新东方在线论坛 2016-08-25 11:28
A television station in East China’s Jiangsu Province cut or blurred the images of some South Korean stars in its broadcast of a reality show on Monday, intensifying suspicions that the Chinese government has banned Korean pop stars in the shadow of a missile defense system deployment.
The Global Times learned that Jiangsu Television cut shots or blurred the images of some South Korean stars, including "Gangnam Style" singer Psy and musical group iKON, during a broadcast of its reality show Gaishi Yingxiong on Sunday.
A fan of iKON who attended the recording of the show confirmed with the Global Times on Tuesday that iKON sang a song, but she "did not see them at all in the broadcast."
A Jiangsu Television employee told the Global Times that he does not know why the cuts were made and noted that the show is actually produced by an external company called Canxing Production Co. Canxing could not be reached for comment as of press time.
The employee also refused to comment on whether the incident has anything to do with a government ban on South Korean entertainment industry figures.
ccording to a report by The Seoul Economic Daily on August 4, the Chinese government plans to restrict any imports from the Korean entertainment industry starting on September 1. The report claims K-pop concerts in China will be cancelled, Korean dramas will be scrubbed from TV schedules and South Korean stars will be banned from Chinese talk shows.
However, the report has yet to be officially confirmed or responded to by Chinese authorities.
Many South Korean and Chinese media outlets have linked the ban to South Korea’s deployment of the US’ Terminal High-Altitude Area Defense (THAAD) missile defense system, which has soured China’s ties with South Korea recently. China’s foreign ministry said in a statement in July that China is "strongly dissatisfied with and firmly opposes" THAAD’s deployment in South Korea.
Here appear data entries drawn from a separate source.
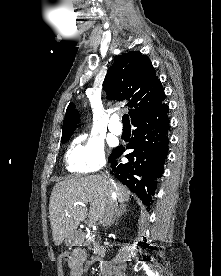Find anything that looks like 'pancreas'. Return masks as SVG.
I'll list each match as a JSON object with an SVG mask.
<instances>
[{
	"label": "pancreas",
	"mask_w": 221,
	"mask_h": 276,
	"mask_svg": "<svg viewBox=\"0 0 221 276\" xmlns=\"http://www.w3.org/2000/svg\"><path fill=\"white\" fill-rule=\"evenodd\" d=\"M94 246V249H96L98 247L97 242L95 241V235H90L86 241V245L90 246V245Z\"/></svg>",
	"instance_id": "cf45deb5"
}]
</instances>
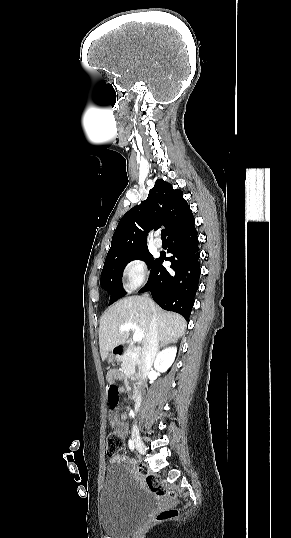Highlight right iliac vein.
I'll list each match as a JSON object with an SVG mask.
<instances>
[{"mask_svg": "<svg viewBox=\"0 0 291 538\" xmlns=\"http://www.w3.org/2000/svg\"><path fill=\"white\" fill-rule=\"evenodd\" d=\"M132 438H133V442H134V445H135L136 450H137L140 454H145V452H146V448H145V445H144V443L142 442V440H141V438H140V435H139V431H138V427H137V425H134V426H133V429H132Z\"/></svg>", "mask_w": 291, "mask_h": 538, "instance_id": "obj_1", "label": "right iliac vein"}]
</instances>
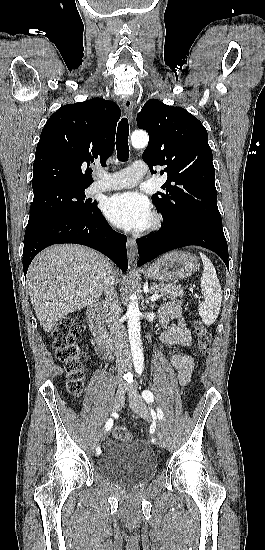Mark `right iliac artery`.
<instances>
[{
	"mask_svg": "<svg viewBox=\"0 0 265 550\" xmlns=\"http://www.w3.org/2000/svg\"><path fill=\"white\" fill-rule=\"evenodd\" d=\"M112 415L115 416L116 414L113 413ZM112 426H113V419L110 418V419H108V421L106 422L105 430H106V431L110 430V429L112 428ZM96 453H97V454H100V453H101L100 447H97V448H96Z\"/></svg>",
	"mask_w": 265,
	"mask_h": 550,
	"instance_id": "1",
	"label": "right iliac artery"
}]
</instances>
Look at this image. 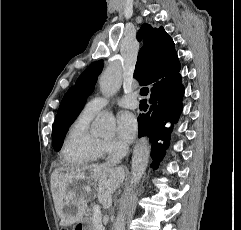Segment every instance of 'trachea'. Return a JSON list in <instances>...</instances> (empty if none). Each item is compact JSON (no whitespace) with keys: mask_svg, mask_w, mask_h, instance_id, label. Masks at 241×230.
I'll return each instance as SVG.
<instances>
[{"mask_svg":"<svg viewBox=\"0 0 241 230\" xmlns=\"http://www.w3.org/2000/svg\"><path fill=\"white\" fill-rule=\"evenodd\" d=\"M148 92H149V89H148V88H142V89L140 90V94H141L142 96L147 95ZM141 102H146V99L142 100Z\"/></svg>","mask_w":241,"mask_h":230,"instance_id":"1","label":"trachea"}]
</instances>
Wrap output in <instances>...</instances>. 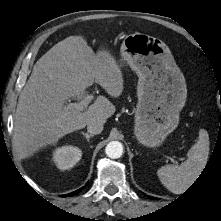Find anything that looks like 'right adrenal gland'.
<instances>
[{
	"mask_svg": "<svg viewBox=\"0 0 221 221\" xmlns=\"http://www.w3.org/2000/svg\"><path fill=\"white\" fill-rule=\"evenodd\" d=\"M81 134L86 138L87 142H89L90 138L94 136L92 134H88V133H84V132H81Z\"/></svg>",
	"mask_w": 221,
	"mask_h": 221,
	"instance_id": "right-adrenal-gland-1",
	"label": "right adrenal gland"
}]
</instances>
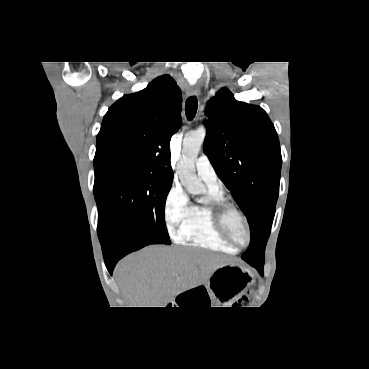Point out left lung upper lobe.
<instances>
[{"label": "left lung upper lobe", "instance_id": "5c2ea615", "mask_svg": "<svg viewBox=\"0 0 369 369\" xmlns=\"http://www.w3.org/2000/svg\"><path fill=\"white\" fill-rule=\"evenodd\" d=\"M205 113L204 152L250 226L242 259L264 262L282 164L276 130L261 107L237 101L226 88L210 99Z\"/></svg>", "mask_w": 369, "mask_h": 369}]
</instances>
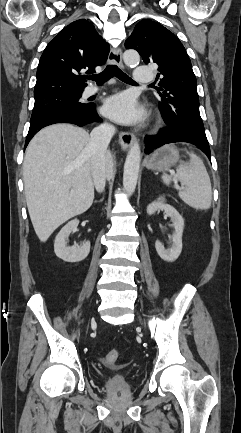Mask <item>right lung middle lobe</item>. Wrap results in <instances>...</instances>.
Listing matches in <instances>:
<instances>
[{
    "instance_id": "right-lung-middle-lobe-1",
    "label": "right lung middle lobe",
    "mask_w": 241,
    "mask_h": 433,
    "mask_svg": "<svg viewBox=\"0 0 241 433\" xmlns=\"http://www.w3.org/2000/svg\"><path fill=\"white\" fill-rule=\"evenodd\" d=\"M81 94L82 91H60L35 96L31 121L56 109L83 106L84 104L78 101Z\"/></svg>"
}]
</instances>
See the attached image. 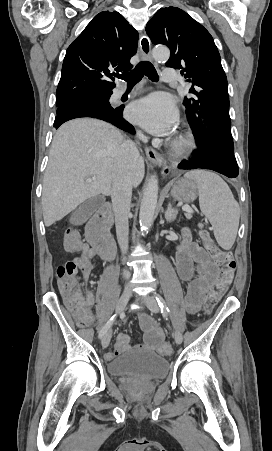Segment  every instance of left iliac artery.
I'll use <instances>...</instances> for the list:
<instances>
[{
    "label": "left iliac artery",
    "instance_id": "left-iliac-artery-1",
    "mask_svg": "<svg viewBox=\"0 0 272 451\" xmlns=\"http://www.w3.org/2000/svg\"><path fill=\"white\" fill-rule=\"evenodd\" d=\"M155 298L158 302L159 307L161 308V312L164 314H168L170 311H169V308H168L165 300L162 298V296L155 293Z\"/></svg>",
    "mask_w": 272,
    "mask_h": 451
}]
</instances>
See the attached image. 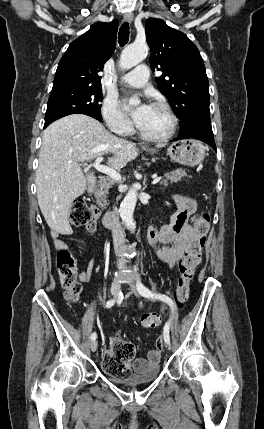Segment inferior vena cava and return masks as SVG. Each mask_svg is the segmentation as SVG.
<instances>
[{
    "label": "inferior vena cava",
    "mask_w": 264,
    "mask_h": 429,
    "mask_svg": "<svg viewBox=\"0 0 264 429\" xmlns=\"http://www.w3.org/2000/svg\"><path fill=\"white\" fill-rule=\"evenodd\" d=\"M116 223L112 226L113 228H111L109 231L112 233V235L114 236V241L116 244V248L119 249L116 253L119 256L118 260H117V267L118 269L122 270L126 267V260L124 257H122L121 255H125L127 252L125 250H123L124 248L122 246L119 245H125L127 242L125 241V238L123 236V229H122V219L120 216H116L115 219ZM121 256V257H120Z\"/></svg>",
    "instance_id": "602c4592"
}]
</instances>
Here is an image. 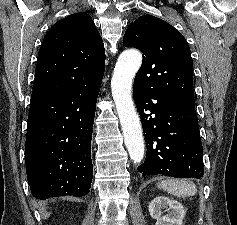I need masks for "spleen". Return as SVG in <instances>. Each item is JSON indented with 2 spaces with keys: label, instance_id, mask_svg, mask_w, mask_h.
<instances>
[{
  "label": "spleen",
  "instance_id": "1",
  "mask_svg": "<svg viewBox=\"0 0 237 225\" xmlns=\"http://www.w3.org/2000/svg\"><path fill=\"white\" fill-rule=\"evenodd\" d=\"M158 188L163 189L171 195L179 198L194 196L197 193L196 185L190 180L169 179L157 184Z\"/></svg>",
  "mask_w": 237,
  "mask_h": 225
}]
</instances>
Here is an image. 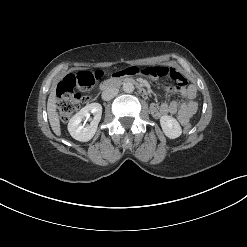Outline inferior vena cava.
<instances>
[{
	"instance_id": "obj_1",
	"label": "inferior vena cava",
	"mask_w": 247,
	"mask_h": 247,
	"mask_svg": "<svg viewBox=\"0 0 247 247\" xmlns=\"http://www.w3.org/2000/svg\"><path fill=\"white\" fill-rule=\"evenodd\" d=\"M118 91L119 90L116 87H108L102 92V99L109 101L118 94Z\"/></svg>"
}]
</instances>
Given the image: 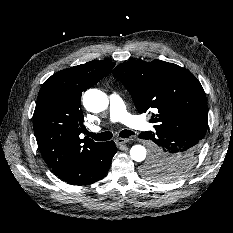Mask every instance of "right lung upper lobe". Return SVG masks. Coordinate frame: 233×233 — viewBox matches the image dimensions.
<instances>
[{
    "mask_svg": "<svg viewBox=\"0 0 233 233\" xmlns=\"http://www.w3.org/2000/svg\"><path fill=\"white\" fill-rule=\"evenodd\" d=\"M114 65L90 61L61 70L42 85L33 126L40 152L56 175L100 144L88 137L79 138L84 128L80 99L82 92L105 77Z\"/></svg>",
    "mask_w": 233,
    "mask_h": 233,
    "instance_id": "right-lung-upper-lobe-1",
    "label": "right lung upper lobe"
}]
</instances>
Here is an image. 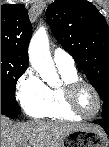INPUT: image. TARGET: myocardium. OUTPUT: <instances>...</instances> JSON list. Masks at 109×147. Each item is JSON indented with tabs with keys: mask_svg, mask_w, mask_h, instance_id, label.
<instances>
[{
	"mask_svg": "<svg viewBox=\"0 0 109 147\" xmlns=\"http://www.w3.org/2000/svg\"><path fill=\"white\" fill-rule=\"evenodd\" d=\"M82 87L89 88L93 92L97 100L96 110L90 115L84 114L79 109L78 104H77V95H78L79 90ZM62 91L64 93L65 101H66L68 108L70 109L72 113H74L76 116L80 118H85V119L93 118L101 110L102 101H101V96L98 90L91 83L83 80L82 78L78 77V78L72 79L71 81L66 82L62 86Z\"/></svg>",
	"mask_w": 109,
	"mask_h": 147,
	"instance_id": "f54148a6",
	"label": "myocardium"
}]
</instances>
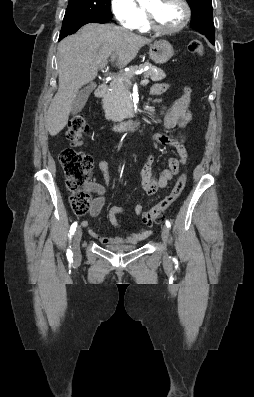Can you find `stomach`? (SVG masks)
<instances>
[{"mask_svg": "<svg viewBox=\"0 0 254 397\" xmlns=\"http://www.w3.org/2000/svg\"><path fill=\"white\" fill-rule=\"evenodd\" d=\"M174 54L172 45L166 40L155 41L150 44L149 56L156 64H164L171 59Z\"/></svg>", "mask_w": 254, "mask_h": 397, "instance_id": "1", "label": "stomach"}]
</instances>
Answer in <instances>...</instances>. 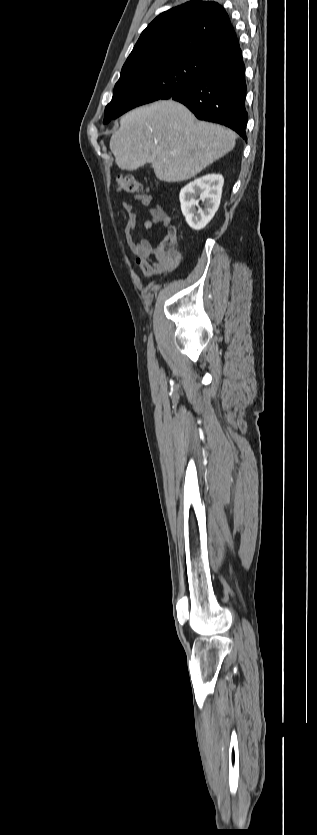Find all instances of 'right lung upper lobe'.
Instances as JSON below:
<instances>
[{"label":"right lung upper lobe","instance_id":"right-lung-upper-lobe-1","mask_svg":"<svg viewBox=\"0 0 317 835\" xmlns=\"http://www.w3.org/2000/svg\"><path fill=\"white\" fill-rule=\"evenodd\" d=\"M235 38L229 17L216 2L194 0L163 12L142 32L120 76L211 50Z\"/></svg>","mask_w":317,"mask_h":835}]
</instances>
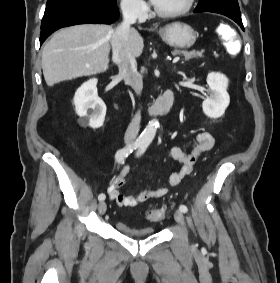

A talent agent surnamed Jia, whose company helps bring South Korean stars to China, confirmed with the Global Times that the company has received word of a ban and has suspended contact with its South Korean counterparts.
"There are no papers. The message probably passed through word of mouth. Everyone in this industry knows this," Jia added.
An employee at a Guangdong-based media outlet told the Global Times that any programs that feature South Korean celebrities have failed to get authorized recently, but those that were already approved will not be affected.